Игорь смотрит за овраг: а там, за километры от нас, подобно зеркальному отражению моего района, обнимает чёрноту другая рука города, такая же мигающая, постиндустриальная. Такая же. О чём подумал Игорь, видя границы родной для нас области пространства? Мне необходимо знать это: он же думал не о том, о чём и я? — не о том, что аквариумы умеют давать трещины и разбиваться?
— Игорь, мне правда надо домой.
— Какой «домой»? — там наша электричка едет.
***
То была не электричка, а товарный поезд.
В железнодорожном далеке среди неоновых огней показался белый электрический. Яркий прожектор во лбу электровоза несётся к нам через туннель из деревьев, опорных конструкций, снегов, заборов, столбов, акведуков и мостов. Приближается.

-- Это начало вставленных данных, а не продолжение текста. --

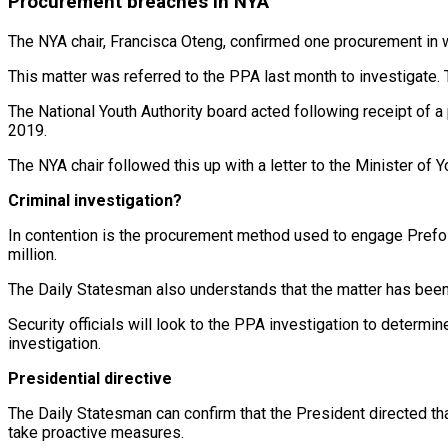
Procurement breaches
in NYA
The NYA chair, Francisca Oteng, confirmed one procurement in 
This matter was referred to the PPA last month to investigate. 
The National Youth Authority board acted following receipt of a 
2019.
The NYA chair followed this up with a letter to the Minister of 
Criminal investigation?
In contention is the procurement method used to engage Prefos 
million.
The Daily Statesman also understands that the matter has been 
Security officials will look to the PPA investigation to determi
investigation.
Presidential directive
The Daily Statesman can confirm that the President directed that
take proactive measures.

Странно: прожектор летит с дикой скоростью, а для нас, смотрящих ему в лицо, он практически недвижен.
Тишина. Красная пятиконечная звезда меж двух тусклых фар электровоза. Белая надпись «ВЛ-80».
Немногочисленные пассажиры спешат отойти подальше от траектории движения металлической массы, за белую демаркационную линию, отделяющую край от не-края. Они знают, что если человек будет стоять на самом краю, то ему снесёт голову зеркалом заднего вида, и он сдохнет как василиск. От зеркала.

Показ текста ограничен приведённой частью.